● **THE PROBLEM**
Set down word for word the lines that begin the entries and run through the line containing "Amazon will not". Give nothing further.

□ □ □

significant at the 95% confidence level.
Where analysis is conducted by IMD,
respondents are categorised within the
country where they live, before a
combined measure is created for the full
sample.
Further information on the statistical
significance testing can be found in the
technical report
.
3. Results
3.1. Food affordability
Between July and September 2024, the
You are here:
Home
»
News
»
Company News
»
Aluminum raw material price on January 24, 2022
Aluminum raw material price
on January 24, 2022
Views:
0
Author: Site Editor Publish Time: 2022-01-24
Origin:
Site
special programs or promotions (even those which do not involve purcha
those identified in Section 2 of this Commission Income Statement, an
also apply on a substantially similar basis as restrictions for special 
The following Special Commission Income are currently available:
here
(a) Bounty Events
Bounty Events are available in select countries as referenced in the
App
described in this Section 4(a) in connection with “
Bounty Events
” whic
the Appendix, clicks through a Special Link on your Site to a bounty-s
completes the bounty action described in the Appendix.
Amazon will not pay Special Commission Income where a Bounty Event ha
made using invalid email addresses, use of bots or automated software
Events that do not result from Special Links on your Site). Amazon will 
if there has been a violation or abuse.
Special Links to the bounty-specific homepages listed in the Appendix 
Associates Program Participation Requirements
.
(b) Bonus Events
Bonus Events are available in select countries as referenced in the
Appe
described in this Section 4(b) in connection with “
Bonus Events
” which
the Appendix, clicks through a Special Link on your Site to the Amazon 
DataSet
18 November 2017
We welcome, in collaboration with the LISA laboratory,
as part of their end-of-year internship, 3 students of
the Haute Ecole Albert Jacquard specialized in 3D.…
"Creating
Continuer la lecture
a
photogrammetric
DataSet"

□ □ □

● **REPLY**
significant at the 95% confidence level.
Where analysis is conducted by IMD,
respondents are categorised within the
country where they live, before a
combined measure is created for the full
sample.
Further information on the statistical
significance testing can be found in the
technical report
.
3. Results
3.1. Food affordability
Between July and September 2024, the
You are here:
Home
»
News
»
Company News
»
Aluminum raw material price on January 24, 2022
Aluminum raw material price
on January 24, 2022
Views:
0
Author: Site Editor Publish Time: 2022-01-24
Origin:
Site
special programs or promotions (even those which do not involve purcha
those identified in Section 2 of this Commission Income Statement, an
also apply on a substantially similar basis as restrictions for special 
The following Special Commission Income are currently available:
here
(a) Bounty Events
Bounty Events are available in select countries as referenced in the
App
described in this Section 4(a) in connection with “
Bounty Events
” whic
the Appendix, clicks through a Special Link on your Site to a bounty-s
completes the bounty action described in the Appendix.
Amazon will not pay Special Commission Income where a Bounty Event ha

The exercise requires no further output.